## DIRECTIONS FOR THIS TASK:
All of the data must be output exactly, with every picture left out.

## EXERCISE MATERIAL:
◆ ◆ ◆ ◆ ◆
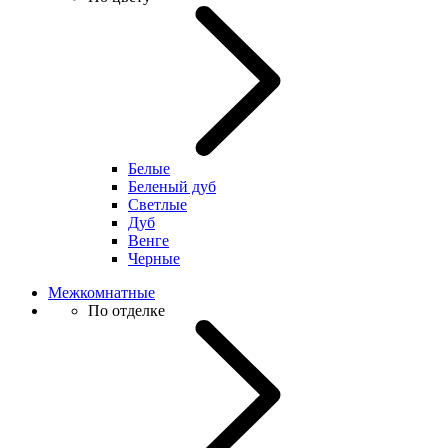
Белые
Беленый дуб
Светлые
Дуб
Венге
Черные
Межкомнатные
По отделке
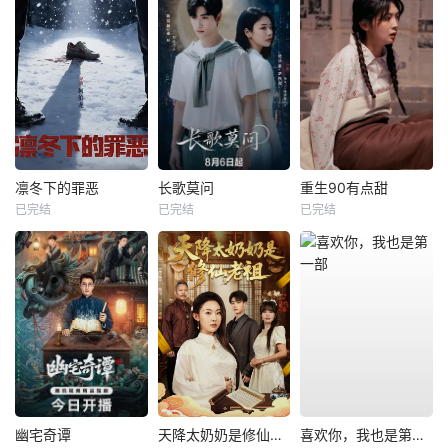
凛冬下的罪恶
长歌莫问
重生90有点甜
已完结
已完结
已完结
幽宅奇谭
天降太奶奶是修仙老祖
喜欢你，我也是第一部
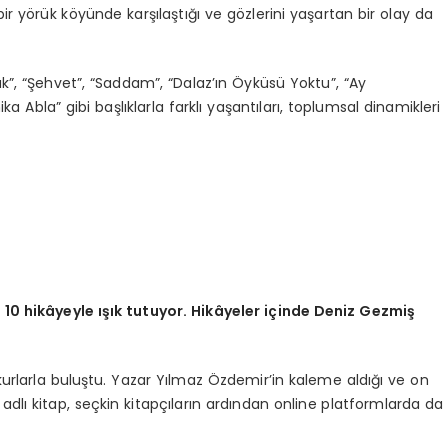
bir yörük köyünde karşılaştığı ve gözlerini yaşartan bir olay da
ak”, “Şehvet”, “Saddam”, “Dalaz’ın Öyküsü Yoktu”, “Ay
ka Abla” gibi başlıklarla farklı yaşantıları, toplumsal dinamikleri
 10 hikâyeyle ışık tutuyor.
Hikâyeler içinde Deniz Gezmiş
okurlarla buluştu. Yazar Yılmaz Özdemir’in kaleme aldığı ve on
dlı kitap, seçkin kitapçıların ardından online platformlarda da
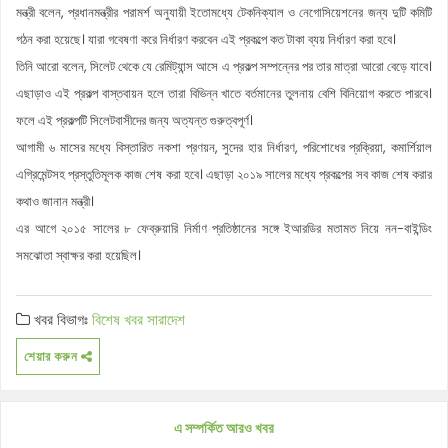
মন্ত্রী বলেন, প্রধানমন্ত্রীর পরামর্শ অনুযায়ী ইতোমধ্যে টেকনিক্যাল ও নেগোসিয়েশনের জন্য দুটি কমিটি
গঠন করা হয়েছে। যারা গবেষণা করে নির্ধারণ করবেন এই প্রকল্পে কত টাকা ব্যয় নির্ধারণ করা হবে।
তিনি আরো বলেন, সিলেট থেকে যে রেমিট্যান্স আসে এ প্রকল্প সম্পন্নের পর তার মাত্রা আরো বেড়ে যাবে।
এছাড়াও এই প্রকল্প বাস্তবায়ন হলে তারা বিভিন্ন খাতে বর্তমানের তুলনায় বেশি বিনিয়োগ করতে পারবে।
ফলে এই প্রকল্পটি সিলেটবাসীদের জন্য অত্যন্ত গুরুত্বপূর্ণ।
আগামী ৬ মাসের মধ্যে বিস্তারিত নকশা প্রণয়ন, সুদের হার নির্ধারণ, পরিশোধের প্রক্রিয়া, কমার্শিয়াল
এগ্রিমেন্টসহ প্রস্তুতিমূলক কাজ শেষ করা হবে। এছাড়া ২০১৯ সালের মধ্যে প্রকল্পের সব কাজ শেষ করার
কথাও জানান মন্ত্রী।
এর আগে ২০১৫ সালের ৮ ফেব্রুয়ারি নির্মাণ প্রতিষ্ঠানের সঙ্গে ইআরডির মতামত নিয়ে নন-বাইন্ডিং
সমঝোতা স্বাক্ষর করা হয়েছিল।
খবর বিভাগঃ
বিশেষ খবর
সারাদেশ
শেয়ার করুন
এ সম্পর্কিত আরও খবর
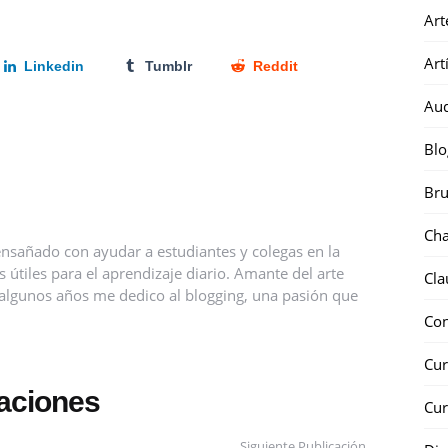
Art
Art
Linkedin
Tumblr
Reddit
Au
Blo
Bru
Ch
nsañado con ayudar a estudiantes y colegas en la
útiles para el aprendizaje diario. Amante del arte
Cla
ce algunos años me dedico al blogging, una pasión que
Co
Cur
caciones
Cur
Siguiente Publicación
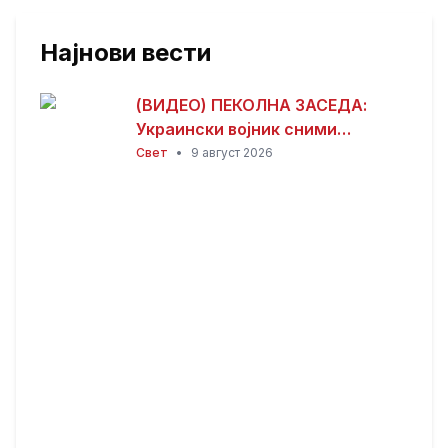
Најнови вести
(ВИДЕО) ПЕКОЛНА ЗАСЕДА:
Украински војник сними
жестоки борби во тесени
Свет
•
9 август 2026
ровови при расчистување на
руска позиција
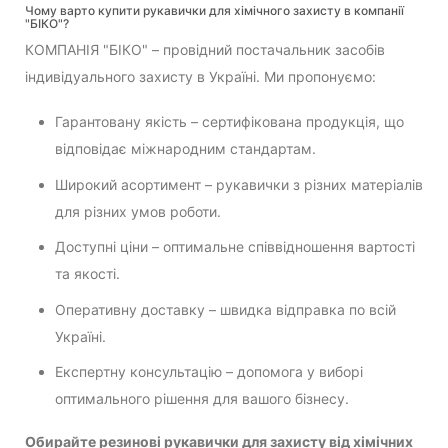
Чому варто купити рукавички для хімічного захисту в компанії
"БІКО"?
КОМПАНІЯ "БІКО" – провідний постачальник засобів
індивідуального захисту в Україні. Ми пропонуємо:
Гарантовану якість – сертифікована продукція, що
відповідає міжнародним стандартам.
Широкий асортимент – рукавички з різних матеріалів
для різних умов роботи.
Доступні ціни – оптимальне співвідношення вартості
та якості.
Оперативну доставку – швидка відправка по всій
Україні.
Експертну консультацію – допомога у виборі
оптимального рішення для вашого бізнесу.
Обирайте резинові рукавички для захисту від хімічних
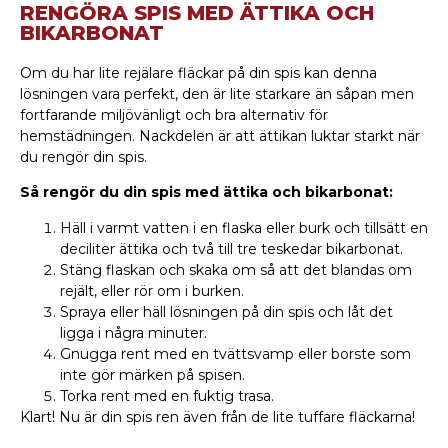
RENGÖRA SPIS MED ÄTTIKA OCH
BIKARBONAT
Om du har lite rejälare fläckar på din spis kan denna
lösningen vara perfekt, den är lite starkare än såpan men
fortfarande miljövänligt och bra alternativ för
hemstädningen. Nackdelen är att ättikan luktar starkt när
du rengör din spis.
Så rengör du din spis med ättika och bikarbonat:
Häll i varmt vatten i en flaska eller burk och tillsätt en
deciliter ättika och två till tre teskedar bikarbonat.
Stäng flaskan och skaka om så att det blandas om
rejält, eller rör om i burken.
Spraya eller häll lösningen på din spis och låt det
ligga i några minuter.
Gnugga rent med en tvättsvamp eller borste som
inte gör märken på spisen.
Torka rent med en fuktig trasa.
Klart! Nu är din spis ren även från de lite tuffare fläckarna!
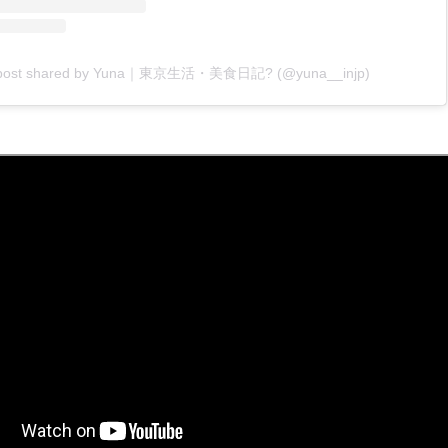
post shared by Yuna｜東京生活・美食日記? (@yuna__injp)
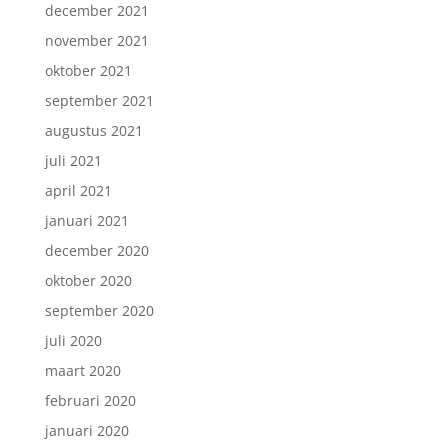
december 2021
november 2021
oktober 2021
september 2021
augustus 2021
juli 2021
april 2021
januari 2021
december 2020
oktober 2020
september 2020
juli 2020
maart 2020
februari 2020
januari 2020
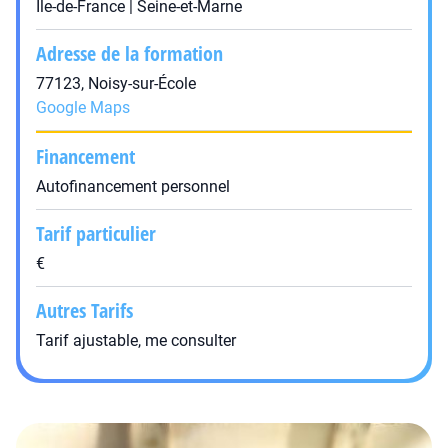
Île-de-France | Seine-et-Marne
Adresse de la formation
77123, Noisy-sur-École
Google Maps
Financement
Autofinancement personnel
Tarif particulier
€
Autres Tarifs
Tarif ajustable, me consulter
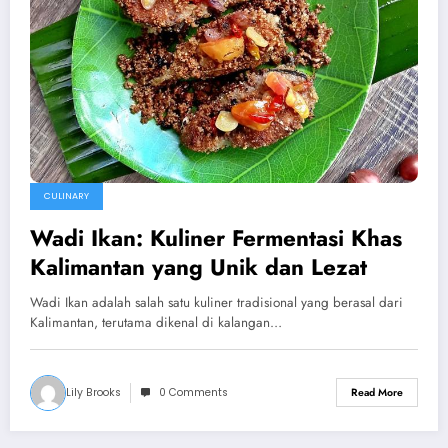
CULINARY
Wadi Ikan: Kuliner Fermentasi Khas
Kalimantan yang Unik dan Lezat
Wadi Ikan adalah salah satu kuliner tradisional yang berasal dari
Kalimantan, terutama dikenal di kalangan…
Lily Brooks
0 Comments
Read More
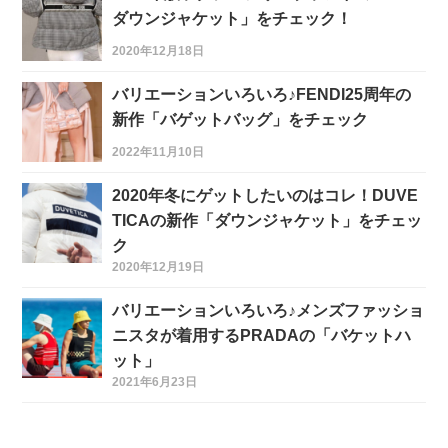
ダウンジャケット」をチェック！
2020年12月18日
バリエーションいろいろ♪FENDI25周年の
新作「バゲットバッグ」をチェック
2022年11月10日
2020年冬にゲットしたいのはコレ！DUVE
TICAの新作「ダウンジャケット」をチェッ
ク
2020年12月19日
バリエーションいろいろ♪メンズファッショ
ニスタが着用するPRADAの「バケットハ
ット」
2021年6月23日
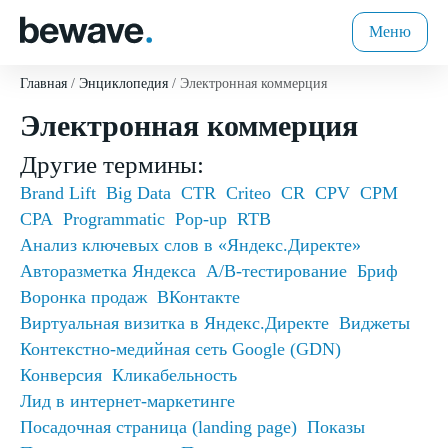
Меню
Главная
Энциклопедия
Электронная коммерция
Электронная коммерция
Другие термины:
Brand Lift
Big Data
CTR
Criteo
CR
CPV
CPM
CPA
Programmatic
Pop-up
RTB
Анализ ключевых слов в «Яндекс.Директе»
Авторазметка Яндекса
А/В-тестирование
Бриф
Воронка продаж
ВКонтакте
Виртуальная визитка в Яндекс.Директе
Виджеты
Контекстно-медийная сеть Google (GDN)
Конверсия
Кликабельность
Лид в интернет-маркетинге
Посадочная страница (landing page)
Показы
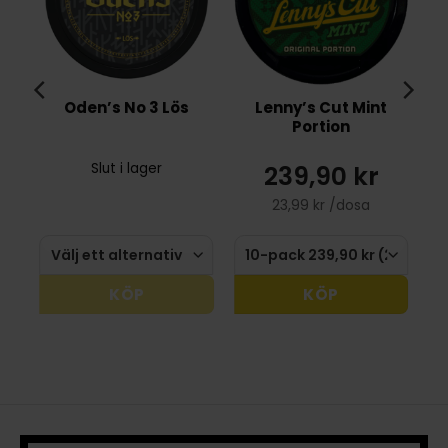
Oden’s No 3 Lös
Lenny’s Cut Mint
Portion
239,90 kr
Slut i lager
23,99 kr /dosa
KÖP
KÖP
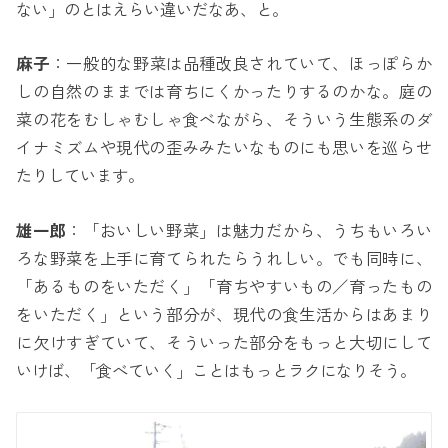
ない」のとはえらい違いだなあ、と。
麻子
：一般的な野菜は品種改良されていて、ほっぽらか
しの自然のままでは育ちにくかったりするのかな。庭の
菜の花をむしゃむしゃ食べながら、そういう生態系のダ
イナミズムや現代の歪みみたいなものにも思いを巡らせ
たりしています。
雄一郎
：「おいしい野菜」は魅力だから、うちもいろい
ろな野菜を上手に育てられたらうれしい。でも同時に、
「あるものをいただく」「育ちやすいもの／育ったもの
をいただく」という部分が、現代の食生活からはあまり
に欠けすぎていて、そういった部分をもっと大切にして
いけば、「食べていく」ことはもっとラクになりそう。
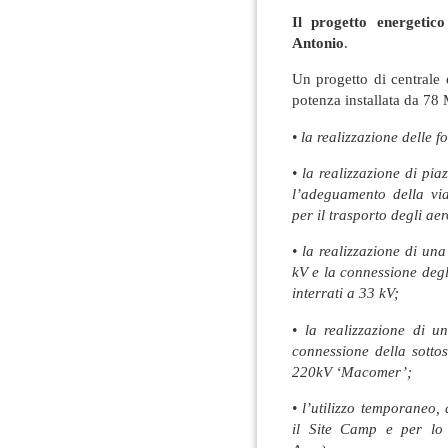
Il progetto energetic
Antonio
.
Un progetto di centrale
potenza installata da 7
• la realizzazione delle 
• la realizzazione di piaz
l’adeguamento della viab
per il trasporto degli ae
• la realizzazione di un
kV e la connessione degl
interrati a 33 kV;
• la realizzazione di 
connessione della sotto
220kV ‘Macomer’;
• l’utilizzo temporaneo,
il Site Camp e per lo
◆ ◆ ◆ ◆ ◆
## EXERCISE RESPONSE:
Белые
Беленый дуб
Светлые
Дуб
Венге
Черные
Межкомнатные
По отделке
凛冬下的罪恶
长歌莫问
重生90有点甜
已完结
已完结
已完结
幽宅奇谭
天降太奶奶是修仙老祖
喜欢你，我也是第一部
bir yörük köyünde karşılaştığı ve gözlerini yaşartan bir olay da
ak”, “Şehvet”, “Saddam”, “Dalaz’ın Öyküsü Yoktu”, “Ay
ka Abla” gibi başlıklarla farklı yaşantıları, toplumsal dinamikleri
 10 hikâyeyle ışık tutuyor.
Hikâyeler içinde Deniz Gezmiş
okurlarla buluştu. Yazar Yılmaz Özdemir’in kaleme aldığı ve on
dlı kitap, seçkin kitapçıların ardından online platformlarda da
মন্ত্রী বলেন, প্রধানমন্ত্রীর পরামর্শ অনুযায়ী ইতোমধ্যে টেকনিক্যাল ও নেগোসিয়েশনের জন্য দুটি কমিটি
গঠন করা হয়েছে। যারা গবেষণা করে নির্ধারণ করবেন এই প্রকল্পে কত টাকা ব্যয় নির্ধারণ করা হবে।
তিনি আরো বলেন, সিলেট থেকে যে রেমিট্যান্স আসে এ প্রকল্প সম্পন্নের পর তার মাত্রা আরো বেড়ে যাবে।
এছাড়াও এই প্রকল্প বাস্তবায়ন হলে তারা বিভিন্ন খাতে বর্তমানের তুলনায় বেশি বিনিয়োগ করতে পারবে।
ফলে এই প্রকল্পটি সিলেটবাসীদের জন্য অত্যন্ত গুরুত্বপূর্ণ।
আগামী ৬ মাসের মধ্যে বিস্তারিত নকশা প্রণয়ন, সুদের হার নির্ধারণ, পরিশোধের প্রক্রিয়া, কমার্শিয়াল
এগ্রিমেন্টসহ প্রস্তুতিমূলক কাজ শেষ করা হবে। এছাড়া ২০১৯ সালের মধ্যে প্রকল্পের সব কাজ শেষ করার
কথাও জানান মন্ত্রী।
এর আগে ২০১৫ সালের ৮ ফেব্রুয়ারি নির্মাণ প্রতিষ্ঠানের সঙ্গে ইআরডির মতামত নিয়ে নন-বাইন্ডিং
সমঝোতা স্বাক্ষর করা হয়েছিল।
খবর বিভাগঃ
বিশেষ খবর
সারাদেশ
শেয়ার করুন
এ সম্পর্কিত আরও খবর
Art
Art
Linkedin
Tumblr
Reddit
Au
Blo
Bru
Ch
nsañado con ayudar a estudiantes y colegas en la
útiles para el aprendizaje diario. Amante del arte
Cla
ce algunos años me dedico al blogging, una pasión que
Co
Cur
caciones
Cur
Siguiente Publicación
Најнови вести
(ВИДЕО) ПЕКОЛНА ЗАСЕДА:
Украински војник сними
жестоки борби во тесени
Свет
•
9 август 2026
ровови при расчистување на
руска позиција
Чому варто купити рукавички для хімічного захисту в компанії
"БІКО"?
КОМПАНІЯ "БІКО" – провідний постачальник засобів
індивідуального захисту в Україні. Ми пропонуємо:
Гарантовану якість – сертифікована продукція, що
відповідає міжнародним стандартам.
Широкий асортимент – рукавички з різних матеріалів
для різних умов роботи.
Доступні ціни – оптимальне співвідношення вартості
та якості.
Оперативну доставку – швидка відправка по всій
Україні.
Експертну консультацію – допомога у виборі
оптимального рішення для вашого бізнесу.
Обирайте резинові рукавички для захисту від хімічних
RENGÖRA SPIS MED ÄTTIKA OCH
BIKARBONAT
Om du har lite rejälare fläckar på din spis kan denna
lösningen vara perfekt, den är lite starkare än såpan men
fortfarande miljövänligt och bra alternativ för
hemstädningen. Nackdelen är att ättikan luktar starkt när
du rengör din spis.
Så rengör du din spis med ättika och bikarbonat:
Häll i varmt vatten i en flaska eller burk och tillsätt en
deciliter ättika och två till tre teskedar bikarbonat.
Stäng flaskan och skaka om så att det blandas om
rejält, eller rör om i burken.
Spraya eller häll lösningen på din spis och låt det
ligga i några minuter.
Gnugga rent med en tvättsvamp eller borste som
inte gör märken på spisen.
Torka rent med en fuktig trasa.
Klart! Nu är din spis ren även från de lite tuffare fläckarna!
post shared by Yuna｜東京生活・美食日記? (@yuna__injp)
december 2021
november 2021
oktober 2021
september 2021
augustus 2021
juli 2021
april 2021
januari 2021
december 2020
oktober 2020
september 2020
juli 2020
maart 2020
februari 2020
januari 2020
Île-de-France | Seine-et-Marne
Adresse de la formation
77123, Noisy-sur-École
Google Maps
Financement
Autofinancement personnel
Tarif particulier
€
Autres Tarifs
Tarif ajustable, me consulter
CULINARY
Wadi Ikan: Kuliner Fermentasi Khas
Kalimantan yang Unik dan Lezat
Wadi Ikan adalah salah satu kuliner tradisional yang berasal dari
Kalimantan, terutama dikenal di kalangan…
Lily Brooks
0 Comments
Read More
ダウンジャケット」をチェック！
2020年12月18日
バリエーションいろいろ♪FENDI25周年の
新作「バゲットバッグ」をチェック
2022年11月10日
2020年冬にゲットしたいのはコレ！DUVE
TICAの新作「ダウンジャケット」をチェッ
ク
2020年12月19日
バリエーションいろいろ♪メンズファッショ
ニスタが着用するPRADAの「バケットハ
ット」
2021年6月23日
Меню
Главная
Энциклопедия
Электронная коммерция
Электронная коммерция
Другие термины:
Brand Lift
Big Data
CTR
Criteo
CR
CPV
CPM
CPA
Programmatic
Pop-up
RTB
Анализ ключевых слов в «Яндекс.Директе»
Авторазметка Яндекса
А/В-тестирование
Бриф
Воронка продаж
ВКонтакте
Виртуальная визитка в Яндекс.Директе
Виджеты
Контекстно-медийная сеть Google (GDN)
Конверсия
Кликабельность
Лид в интернет-маркетинге
Посадочная страница (landing page)
Показы
Oden’s No 3 Lös
Lenny’s Cut Mint
Portion
239,90 kr
Slut i lager
23,99 kr /dosa
KÖP
KÖP
ない」のとはえらい違いだなあ、と。
麻子
：一般的な野菜は品種改良されていて、ほっぽらか
しの自然のままでは育ちにくかったりするのかな。庭の
菜の花をむしゃむしゃ食べながら、そういう生態系のダ
イナミズムや現代の歪みみたいなものにも思いを巡らせ
たりしています。
雄一郎
：「おいしい野菜」は魅力だから、うちもいろい
ろな野菜を上手に育てられたらうれしい。でも同時に、
「あるものをいただく」「育ちやすいもの／育ったもの
をいただく」という部分が、現代の食生活からはあまり
に欠けすぎていて、そういった部分をもっと大切にして
いけば、「食べていく」ことはもっとラクになりそう。
Il progetto energetic
Antonio
.
Un progetto di centrale
potenza installata da 7
• la realizzazione delle 
• la realizzazione di piaz
l’adeguamento della viab
per il trasporto degli ae
• la realizzazione di un
kV e la connessione degl
interrati a 33 kV;
• la realizzazione di 
connessione della sotto
220kV ‘Macomer’;
• l’utilizzo temporaneo,
il Site Camp e per lo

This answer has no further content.